Subject: The distinction is...
Author:
Posted on: 2013-05-22 21:52:00 UTC

That the Star Wars Expanded Universe and the video game novels are meant to be canon or sub-canon since the very beginning. Their authors are choosen or at least accepted by the owners of the rights.

(Some of those works, though, are apparently in dire need of a sporking - I heard that the Mass Effect novelization was a disaster. But for those there are other sporking means, such as MSTs.)

The "problem" with Kindle Worlds is in their status: "published fanfiction"

They are sold, but they're fanfiction. The work of a single fan, that goes unchecked until it is sent to Amazon for publishing.

Tell me, what would be the difference between this and FF.net if they actually enforced the latter's rules about quality?

That we pay for one, and not for the other.

Now, if Fanfiction.net started making the users pay to read the fanfics on it, would that mean that all of those instantly become "published canons"?

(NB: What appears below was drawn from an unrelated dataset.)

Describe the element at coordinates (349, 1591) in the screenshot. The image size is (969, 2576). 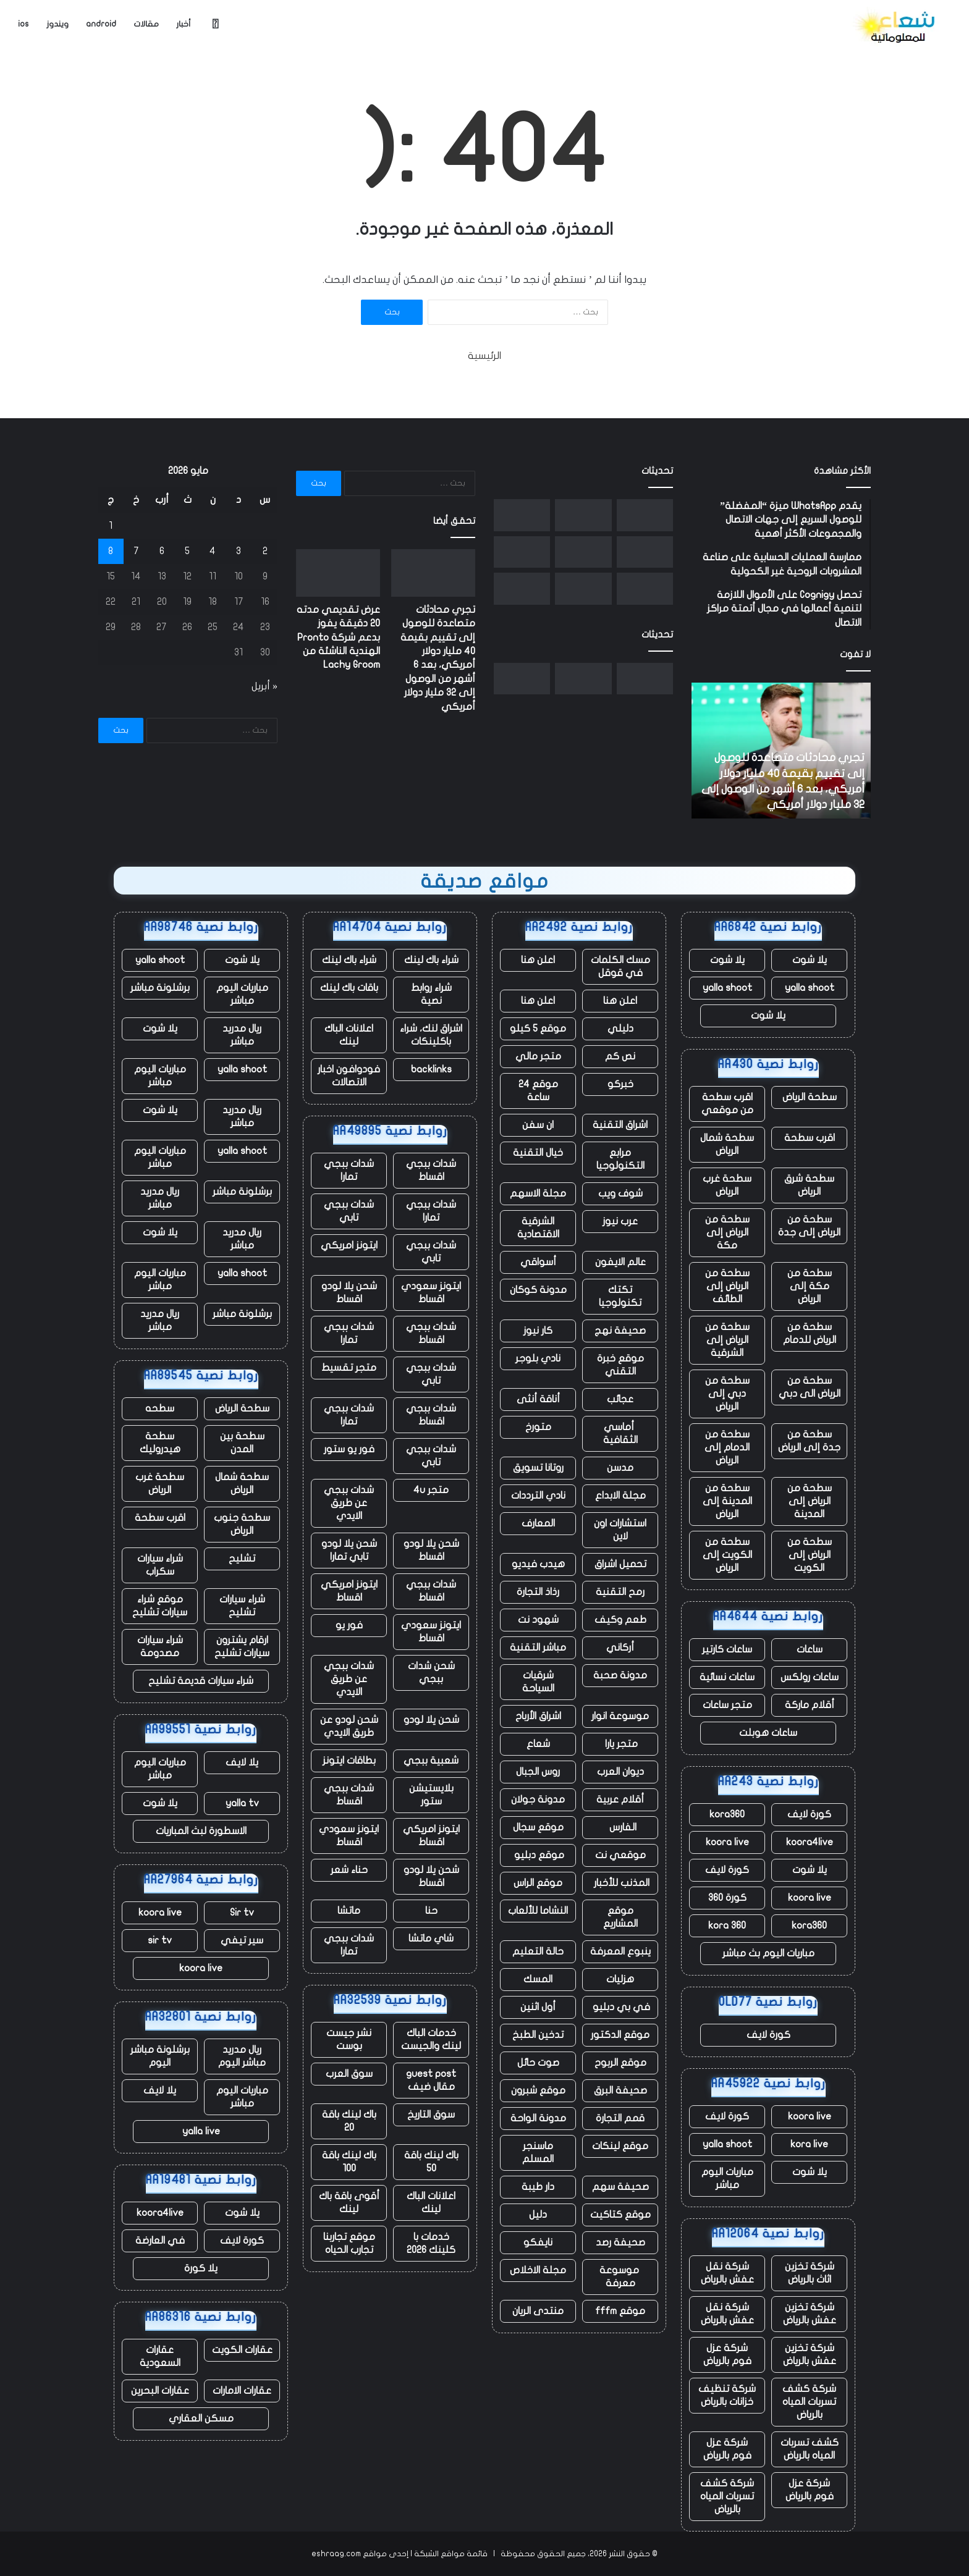 I see `ايتونز امريكي اقساط` at that location.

No. Because they're still fanfiction.

If an author decided to collect the best fanfictions about his work(obviously with their authors' consent) and publish an anthology, would it be a "published canon"?

No, because it would be a published anthology of fanfiction.
That is, unless the original work's author specifies that he considers the plot of those canon or an existing alternate universe (sub-canon). Only then it would be out of PPC jurisdiction, IMHO.

The point I want to bring home is: publishing alone doesn't make a fanfiction into canon or a subcanon.


I can be missing some distinction somewhere, though, so feel free to point out any flaws in my reasoning.